There's no complex plot devices, no extensive use of metaphor, no pussy-footing around complicated life issues. The book says what it means to say, and, depending on the finesse of the author, says it well.
What books might have triggered this reaction? It's been a long time coming, but these are the books with which I connected or re-connected in the last couple of years:
- Chronicles of Narnia (of course)
- Howl's Moving Castle
- Castle in the Air
- House of Many Ways
- The Graveyard Book
and, the most recent,
I read Heidi, by Johanna Spyri, as a youngster, probably around 10 years old, and while the story of a girl from the mountain helping a friend from the city walk again enchanted me and reinforced the notion that living in the country was preferable to living in a large town or full-fledged city, its appeal only lasted so long in the face of Jane Austen, who had ROMANCE included in her novels. Oooo, romance. Yes, I was captivated by such things even at a young age. There's a reason my dad called me "boy crazy."
Now, however, the story takes on an entirely new dimension - you see, I've BEEN to Switzerland. I've been IN the Alps. I've sat on a bench in the middle of a rural neighborhood and heard the goat bells and seen the green pastures and squinted at the snow on the cliffs. I've breathed the crisp air, tasted mountain spring water, and napped under the golden sun.
So these things that Spyri describes are very clear and vivid for me. Add to that the childish innocence, the weaving of well-known stories into the narrative without the reader even knowing until the precise moment it makes the most emotional impact, the kindness demonstrated by so many of the supporting characters, and the clearly unabashed references to God make this an altogether new experience for me, reading as an adult.
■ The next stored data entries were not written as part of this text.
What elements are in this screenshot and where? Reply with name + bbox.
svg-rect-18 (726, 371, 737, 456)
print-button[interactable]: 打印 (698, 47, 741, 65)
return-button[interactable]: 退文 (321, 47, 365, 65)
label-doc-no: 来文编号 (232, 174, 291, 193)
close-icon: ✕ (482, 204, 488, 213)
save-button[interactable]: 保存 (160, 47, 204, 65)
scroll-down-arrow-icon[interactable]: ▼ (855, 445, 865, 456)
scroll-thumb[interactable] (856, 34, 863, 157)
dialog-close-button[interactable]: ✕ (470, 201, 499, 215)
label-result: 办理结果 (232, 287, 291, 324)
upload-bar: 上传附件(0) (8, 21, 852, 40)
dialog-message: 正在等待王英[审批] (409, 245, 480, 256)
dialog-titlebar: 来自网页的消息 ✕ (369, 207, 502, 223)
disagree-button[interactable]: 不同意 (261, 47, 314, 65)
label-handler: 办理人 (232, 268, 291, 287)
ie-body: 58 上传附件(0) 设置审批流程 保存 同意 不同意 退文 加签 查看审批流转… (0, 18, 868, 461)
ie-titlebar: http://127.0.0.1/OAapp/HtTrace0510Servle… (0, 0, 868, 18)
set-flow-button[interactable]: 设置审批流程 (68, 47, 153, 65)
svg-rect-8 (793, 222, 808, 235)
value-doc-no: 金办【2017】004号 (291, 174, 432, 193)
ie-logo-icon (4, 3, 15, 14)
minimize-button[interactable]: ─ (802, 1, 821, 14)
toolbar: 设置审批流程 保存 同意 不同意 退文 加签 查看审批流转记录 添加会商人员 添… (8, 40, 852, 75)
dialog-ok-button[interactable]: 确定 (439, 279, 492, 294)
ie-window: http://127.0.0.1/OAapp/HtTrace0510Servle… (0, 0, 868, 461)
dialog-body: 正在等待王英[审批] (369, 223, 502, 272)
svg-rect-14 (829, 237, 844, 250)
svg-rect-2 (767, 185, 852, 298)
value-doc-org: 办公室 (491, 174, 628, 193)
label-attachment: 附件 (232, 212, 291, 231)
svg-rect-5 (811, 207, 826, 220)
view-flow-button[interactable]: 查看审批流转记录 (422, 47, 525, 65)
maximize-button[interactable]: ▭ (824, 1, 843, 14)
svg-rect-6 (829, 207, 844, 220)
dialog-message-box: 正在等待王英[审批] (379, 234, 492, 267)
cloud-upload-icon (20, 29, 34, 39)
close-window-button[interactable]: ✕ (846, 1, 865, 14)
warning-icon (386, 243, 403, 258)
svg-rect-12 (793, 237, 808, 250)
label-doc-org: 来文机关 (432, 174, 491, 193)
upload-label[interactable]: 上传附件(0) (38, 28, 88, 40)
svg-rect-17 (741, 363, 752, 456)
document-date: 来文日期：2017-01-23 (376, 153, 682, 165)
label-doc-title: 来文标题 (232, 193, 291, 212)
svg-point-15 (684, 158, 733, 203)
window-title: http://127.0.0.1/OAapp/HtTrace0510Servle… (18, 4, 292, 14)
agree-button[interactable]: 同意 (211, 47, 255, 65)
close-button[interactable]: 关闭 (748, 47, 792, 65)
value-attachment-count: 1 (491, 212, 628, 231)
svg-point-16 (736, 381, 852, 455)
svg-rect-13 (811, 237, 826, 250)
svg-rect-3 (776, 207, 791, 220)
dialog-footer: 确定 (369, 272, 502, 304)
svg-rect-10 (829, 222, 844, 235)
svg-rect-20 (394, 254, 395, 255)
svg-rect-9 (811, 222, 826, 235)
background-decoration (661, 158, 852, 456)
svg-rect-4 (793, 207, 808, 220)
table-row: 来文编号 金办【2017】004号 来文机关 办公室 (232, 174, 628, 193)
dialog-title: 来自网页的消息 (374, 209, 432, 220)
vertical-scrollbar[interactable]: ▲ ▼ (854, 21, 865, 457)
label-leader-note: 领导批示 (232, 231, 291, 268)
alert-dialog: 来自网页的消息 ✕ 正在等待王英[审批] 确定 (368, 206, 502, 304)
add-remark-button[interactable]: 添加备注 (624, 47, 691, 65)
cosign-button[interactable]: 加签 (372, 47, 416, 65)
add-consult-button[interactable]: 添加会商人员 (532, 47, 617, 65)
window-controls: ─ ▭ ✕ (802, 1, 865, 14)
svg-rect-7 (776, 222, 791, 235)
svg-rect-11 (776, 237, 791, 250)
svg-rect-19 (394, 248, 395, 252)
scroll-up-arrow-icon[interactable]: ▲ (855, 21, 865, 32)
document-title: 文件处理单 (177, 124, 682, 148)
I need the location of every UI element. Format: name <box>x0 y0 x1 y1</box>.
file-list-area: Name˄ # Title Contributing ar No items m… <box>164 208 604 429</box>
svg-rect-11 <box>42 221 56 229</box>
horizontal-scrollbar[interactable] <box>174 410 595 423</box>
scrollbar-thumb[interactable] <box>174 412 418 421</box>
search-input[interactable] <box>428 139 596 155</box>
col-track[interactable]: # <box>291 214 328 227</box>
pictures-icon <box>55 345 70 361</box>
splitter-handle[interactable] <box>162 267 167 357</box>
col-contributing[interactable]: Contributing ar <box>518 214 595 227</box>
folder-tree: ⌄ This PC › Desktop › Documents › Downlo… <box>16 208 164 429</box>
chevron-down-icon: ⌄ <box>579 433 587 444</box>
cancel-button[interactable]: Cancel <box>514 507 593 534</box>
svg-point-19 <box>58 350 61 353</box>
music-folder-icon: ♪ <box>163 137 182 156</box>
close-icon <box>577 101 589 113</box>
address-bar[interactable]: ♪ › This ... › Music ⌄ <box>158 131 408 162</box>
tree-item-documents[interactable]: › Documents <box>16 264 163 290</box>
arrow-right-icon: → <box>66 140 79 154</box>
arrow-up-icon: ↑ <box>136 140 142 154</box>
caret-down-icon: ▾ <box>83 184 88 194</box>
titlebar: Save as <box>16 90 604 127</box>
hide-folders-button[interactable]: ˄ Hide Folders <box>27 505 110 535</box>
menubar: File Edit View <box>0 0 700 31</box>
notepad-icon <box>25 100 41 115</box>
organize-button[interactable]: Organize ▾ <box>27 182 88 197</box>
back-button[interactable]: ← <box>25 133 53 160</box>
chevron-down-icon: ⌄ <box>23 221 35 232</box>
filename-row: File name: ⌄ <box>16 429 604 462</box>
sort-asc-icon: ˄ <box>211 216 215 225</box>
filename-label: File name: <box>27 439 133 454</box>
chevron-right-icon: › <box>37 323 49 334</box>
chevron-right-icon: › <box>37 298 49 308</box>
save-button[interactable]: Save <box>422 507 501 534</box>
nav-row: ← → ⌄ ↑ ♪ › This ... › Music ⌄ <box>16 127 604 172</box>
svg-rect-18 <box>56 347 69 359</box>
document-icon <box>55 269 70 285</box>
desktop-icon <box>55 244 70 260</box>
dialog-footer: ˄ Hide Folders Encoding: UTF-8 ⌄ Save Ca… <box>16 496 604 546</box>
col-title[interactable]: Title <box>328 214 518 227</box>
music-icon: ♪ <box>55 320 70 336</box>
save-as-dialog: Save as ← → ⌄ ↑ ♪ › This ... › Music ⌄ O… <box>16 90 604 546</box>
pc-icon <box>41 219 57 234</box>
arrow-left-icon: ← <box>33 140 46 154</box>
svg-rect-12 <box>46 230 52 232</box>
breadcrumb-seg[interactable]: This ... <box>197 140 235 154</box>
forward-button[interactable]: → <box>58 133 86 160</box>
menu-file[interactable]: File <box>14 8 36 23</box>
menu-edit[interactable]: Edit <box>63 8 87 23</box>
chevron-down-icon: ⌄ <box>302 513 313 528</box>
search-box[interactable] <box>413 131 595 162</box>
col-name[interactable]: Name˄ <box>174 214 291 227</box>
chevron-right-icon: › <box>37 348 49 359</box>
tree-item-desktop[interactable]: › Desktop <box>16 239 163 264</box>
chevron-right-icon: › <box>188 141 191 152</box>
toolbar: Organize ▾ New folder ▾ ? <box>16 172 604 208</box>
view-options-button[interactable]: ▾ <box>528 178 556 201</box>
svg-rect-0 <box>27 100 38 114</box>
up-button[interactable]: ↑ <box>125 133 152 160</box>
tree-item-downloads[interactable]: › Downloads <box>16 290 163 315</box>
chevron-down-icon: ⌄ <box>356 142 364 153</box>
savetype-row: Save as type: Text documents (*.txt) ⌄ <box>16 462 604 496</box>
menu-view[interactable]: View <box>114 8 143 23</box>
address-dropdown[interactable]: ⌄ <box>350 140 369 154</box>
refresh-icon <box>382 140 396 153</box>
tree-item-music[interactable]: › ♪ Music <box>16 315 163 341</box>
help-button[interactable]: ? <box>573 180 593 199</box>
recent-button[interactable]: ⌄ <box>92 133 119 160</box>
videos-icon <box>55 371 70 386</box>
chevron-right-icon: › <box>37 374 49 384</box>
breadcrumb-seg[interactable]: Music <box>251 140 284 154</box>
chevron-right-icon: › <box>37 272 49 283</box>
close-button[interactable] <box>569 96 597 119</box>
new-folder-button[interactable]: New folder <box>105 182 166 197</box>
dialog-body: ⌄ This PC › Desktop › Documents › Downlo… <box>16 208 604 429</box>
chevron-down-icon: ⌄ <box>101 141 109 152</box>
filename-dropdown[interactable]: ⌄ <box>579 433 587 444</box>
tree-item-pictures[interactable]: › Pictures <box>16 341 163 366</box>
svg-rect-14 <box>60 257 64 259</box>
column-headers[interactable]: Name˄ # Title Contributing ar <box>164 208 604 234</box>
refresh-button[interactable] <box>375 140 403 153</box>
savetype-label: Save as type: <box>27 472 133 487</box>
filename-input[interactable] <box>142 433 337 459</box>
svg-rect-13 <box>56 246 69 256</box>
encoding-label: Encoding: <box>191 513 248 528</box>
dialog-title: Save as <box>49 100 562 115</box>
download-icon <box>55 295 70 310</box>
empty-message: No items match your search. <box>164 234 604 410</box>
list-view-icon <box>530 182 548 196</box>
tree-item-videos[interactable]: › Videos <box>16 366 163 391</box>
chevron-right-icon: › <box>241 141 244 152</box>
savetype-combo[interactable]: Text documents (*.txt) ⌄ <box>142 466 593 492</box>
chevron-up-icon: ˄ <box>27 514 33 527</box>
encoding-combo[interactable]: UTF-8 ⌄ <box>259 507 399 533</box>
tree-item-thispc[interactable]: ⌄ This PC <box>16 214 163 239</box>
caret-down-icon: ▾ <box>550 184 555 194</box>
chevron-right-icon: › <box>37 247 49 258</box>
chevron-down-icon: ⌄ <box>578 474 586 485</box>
Diana Wynn Jones, the author of Howl's Moving Castle, Castle in the Sky, and House of Many Ways, I recently discovered because I wanted to read the stories that inspired the Miyazaki films. I confirmed that, as usual, the book is almost completely different than the movie, but I also found that I really, really liked her writing style and the world she created. These three books are a trilogy in the respect that the event happen in the same universe, but the central story isn't about the same characters. Characters from previous books make cameo appearances, or are supporting characters, but they aren't the primary focus.
Once again, the simple, matter-of-fact sentence structure and vocabulary dominate the narrative, making for an extremely quick read. I sometimes had to force myself to slow down to catch all the detail, though. Jones employs magic in her stories, sometimes of mind-bending quality, but always delightfully expressed. Howl himself highly entertained me.
Neil Gaiman, who wrote Coraline and The Graveyard Book, adds a mysterious and often creepy quality to his stories. He writes both adult and youth fiction, and I've read a sampling of both. He has a unique voice and a unique perspective, which I find fascinating. Again, though, the narrative is simple, straightforward, and often clever. Gaiman simply adds a new dimension that I don't usually find conducive to a younger audience. For some reason, though, his exploration of the morbid isn't as disturbing as it could be. I'd most likely object if it came from anyone else.
All this isn't to say I don't like full-length novels anymore. Far from it. I still greatly enjoy Dickens and Austen and Bronte and the like. I still get involved with contemporary teen series (like Harry Potter), and I still hold LOTOR in awe as the premium example of Epic Fantasy. I'm just learning to re-appreciate works geared for a younger audience. I don't care if the reading level is far below what I'm capable, or what challenges me. I like these stories for their own sake, and I believe it's good for us adult types to take a break from life's intrigues and bask in the subtle nuances of a child's story.